Abschlusserklärung
Die Internationale Konferenz für Frieden und Entwicklung im Jemen fand am 10.–11. April in Salzburg, Österreich, statt. Die Konferenz stand unter dem Motto „Frieden im Jemen: Vom Konfliktmanagement zur Lösung der Krise.“
Die Veranstaltung wurde von österreichischer Seite ausgerichtet. Organisiert wurde sie von der Yemen Initiative for Peace and Development. Außerdem fand sie in Partnerschaft mit dem Bruno Kreisky Forum für Internationalen Dialog statt.
An der Konferenz nahmen bedeutende jemenitische politische Persönlichkeiten teil. Die Teilnehmer kamen sowohl aus dem Inland als auch aus dem Ausland. Darüber hinaus beteiligten sich Experten und Forscher an den Diskussionen.
Konferenzdiskussionen
Während der Konferenz fanden Dialogsitzungen und spezialisierte Workshops statt. Diese konzentrierten sich auf politische, entwicklungspolitische und humanitäre Themen.
Darüber hinaus diskutierten die Teilnehmer praktische Lösungen für den Frieden im Jemen. Infolgedessen brachte die Konferenz mehrere Ergebnisse und Empfehlungen hervor.
Diese Empfehlungen werden in einem separaten Dokument mit dem Titel „Salzburger Dokument für Frieden und Entwicklung im Jemen“ veröffentlicht.
Abschließende Empfehlungen
Am Ende der Konferenz betonten die Teilnehmer folgende Punkte:
- Aufruf an die internationale Gemeinschaft, insbesondere an die Vereinten Nationen, ihre Rolle im Friedensprozess wieder aufzunehmen. Dazu gehört die Wiederherstellung staatlicher Institutionen und der Übergang zur Konfliktlösung.
- Bestätigung, dass die jemenitische Verfassung und die drei Referenzen die Grundlage jeder politischen Lösung bilden. Dazu gehören die Golfinitiative, internationale Resolutionen und die Ergebnisse des Nationalen Dialogs.
- Betonung der Notwendigkeit eines umfassenden nationalen Dialogs nach der Wiederherstellung des Staates. Zudem begrüßte die Konferenz den Süd-Süd-Dialog in Riad.
- Aufruf an regionale und internationale Akteure, ihre humanitäre und entwicklungspolitische Unterstützung zu verstärken.
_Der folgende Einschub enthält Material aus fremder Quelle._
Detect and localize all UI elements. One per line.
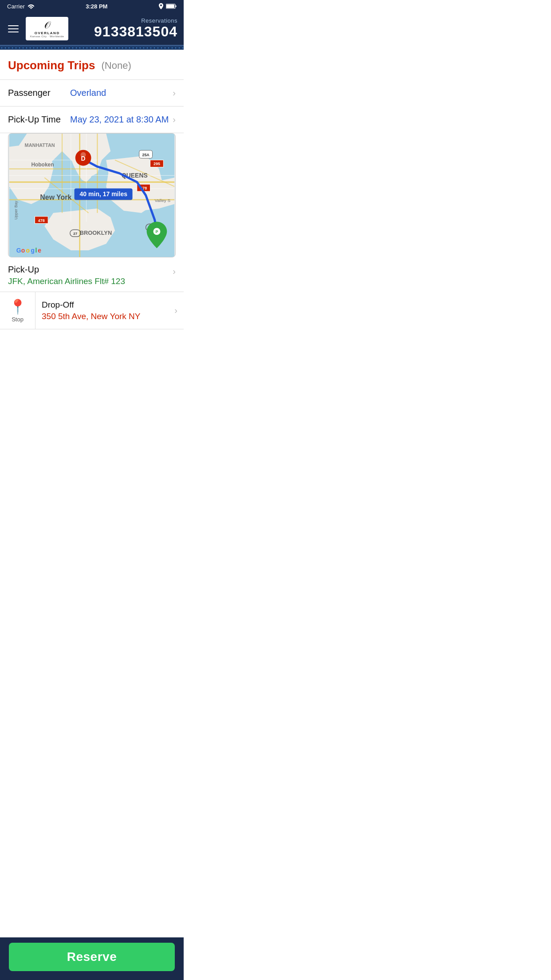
logo-brand: OVERLAND (35, 31, 60, 35)
stop-pin-icon: 📍 (9, 298, 27, 315)
svg-text:P: P (155, 229, 158, 234)
carrier-text: Carrier (7, 3, 25, 10)
passenger-row[interactable]: Passenger Overland › (0, 80, 184, 107)
pickup-location-value: JFK, American Airlines Flt# 123 (8, 277, 173, 286)
svg-text:295: 295 (153, 162, 160, 166)
dropoff-label: Drop-Off (42, 300, 168, 310)
status-left: Carrier (7, 3, 35, 10)
hamburger-line3 (8, 32, 19, 32)
svg-text:478: 478 (38, 218, 45, 223)
svg-text:Valley S: Valley S (154, 198, 170, 203)
svg-text:g: g (31, 247, 35, 254)
wifi-icon (28, 4, 35, 9)
status-bar: Carrier 3:28 PM (0, 0, 184, 12)
status-right (159, 3, 177, 9)
hamburger-line2 (8, 28, 19, 29)
logo: 𝒪 OVERLAND Kansas City · Worldwide (26, 17, 68, 40)
phone-number[interactable]: 9133813504 (94, 24, 177, 40)
svg-text:25A: 25A (142, 153, 150, 157)
pickup-text-area: Pick-Up JFK, American Airlines Flt# 123 (8, 265, 173, 286)
bottom-spacer (0, 329, 184, 374)
svg-text:Hoboken: Hoboken (31, 162, 54, 168)
logo-tagline: Kansas City · Worldwide (30, 35, 64, 38)
passenger-value: Overland (70, 88, 173, 98)
upcoming-trips-status: (None) (101, 60, 131, 71)
upcoming-trips-row: Upcoming Trips (None) (0, 50, 184, 80)
pickup-chevron: › (173, 266, 176, 277)
dropoff-chevron: › (174, 305, 177, 316)
svg-text:e: e (38, 247, 41, 254)
header-dots-divider (0, 46, 184, 50)
pickup-time-value: May 23, 2021 at 8:30 AM (70, 115, 173, 125)
app-header: 𝒪 OVERLAND Kansas City · Worldwide Reser… (0, 12, 184, 46)
pickup-location-label: Pick-Up (8, 265, 173, 275)
svg-text:New York: New York (40, 194, 71, 201)
hamburger-line1 (8, 25, 19, 26)
main-content: Upcoming Trips (None) Passenger Overland… (0, 50, 184, 374)
svg-text:BROOKLYN: BROOKLYN (80, 229, 112, 236)
hamburger-menu[interactable] (6, 24, 20, 34)
svg-text:27: 27 (73, 232, 77, 236)
svg-text:MANHATTAN: MANHATTAN (25, 142, 55, 148)
stop-label: Stop (12, 316, 24, 323)
map-view[interactable]: 25A 295 678 478 27 27 Hoboken New York (8, 133, 176, 257)
logo-letter: 𝒪 (44, 20, 51, 31)
pickup-time-label: Pick-Up Time (8, 115, 70, 125)
svg-rect-1 (176, 5, 177, 7)
passenger-label: Passenger (8, 88, 70, 98)
pickup-location-row[interactable]: Pick-Up JFK, American Airlines Flt# 123 … (0, 257, 184, 292)
svg-text:o: o (21, 247, 25, 254)
dropoff-value: 350 5th Ave, New York NY (42, 312, 168, 321)
dropoff-text-area: Drop-Off 350 5th Ave, New York NY (35, 294, 174, 328)
stop-icon-area: 📍 Stop (0, 292, 35, 329)
pickup-time-row[interactable]: Pick-Up Time May 23, 2021 at 8:30 AM › (0, 107, 184, 133)
time-display: 3:28 PM (86, 3, 107, 10)
pickup-time-chevron: › (173, 115, 176, 125)
svg-text:o: o (26, 247, 30, 254)
svg-rect-2 (166, 4, 174, 8)
svg-text:Upper Bay: Upper Bay (14, 201, 18, 220)
dropoff-row[interactable]: 📍 Stop Drop-Off 350 5th Ave, New York NY… (0, 292, 184, 329)
upcoming-trips-label: Upcoming Trips (8, 59, 95, 72)
map-svg: 25A 295 678 478 27 27 Hoboken New York (8, 134, 175, 257)
battery-icon (166, 4, 177, 9)
svg-text:G: G (16, 247, 21, 254)
svg-point-45 (81, 152, 86, 158)
reservations-label: Reservations (141, 17, 177, 24)
phone-area: Reservations 9133813504 (74, 17, 177, 40)
svg-text:l: l (35, 247, 37, 254)
passenger-chevron: › (173, 88, 176, 98)
location-icon (159, 3, 163, 9)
- Verabschiedung von Gesetzen zur Kriminalisierung von Rassismus und Hassrede. Außerdem die Einrichtung einer nationalen Stelle zur Bekämpfung von Hass und Diskriminierung.
- Würdigung der unterstützenden und befreundeten Staaten, die den Jemen humanitär und wirtschaftlich unterstützen.
- Festhalten an der Souveränität der Republik Jemen und ihrer verfassungsmäßigen Legitimität. Ebenso die Wahrung des rechtlichen Status des Staates.
- Betonung, dass der Staat das Waffenmonopol besitzen muss. Daher sollen alle militärischen und sicherheitsrelevanten Kräfte unter staatlicher Führung stehen.
- Unterstützung von guter Regierungsführung, Rechtsstaatlichkeit und institutionellen Reformen. Dies soll zur wirtschaftlichen Erholung und zur Verbesserung der Lebensbedingungen beitragen.
- Aktivierung der legislativen und kontrollierenden Institutionen im Jemen.
- Stärkung der Rolle von Frauen und Jugendlichen. Außerdem ihre Beteiligung an Entscheidungsprozessen.
- Aufruf an die Regierung, grundlegende Dienstleistungen zu verbessern. Dazu gehören Gesundheit, Bildung, Wasser und Strom.
- Forderung nach der sofortigen Freilassung aller Gefangenen, Entführten und Verschwundenen.
- Kriminalisierung der Manipulation von Bildungsinhalten. Dazu gehört die Verhinderung von Hassrede und die Stärkung der nationalen Identität.
- Unterstützung für Familien von Gefallenen, Verletzten, Gefangenen und Vertriebenen.
- Beschleunigung der Beseitigung von Kriegsrückständen. Dazu gehören insbesondere Landminen.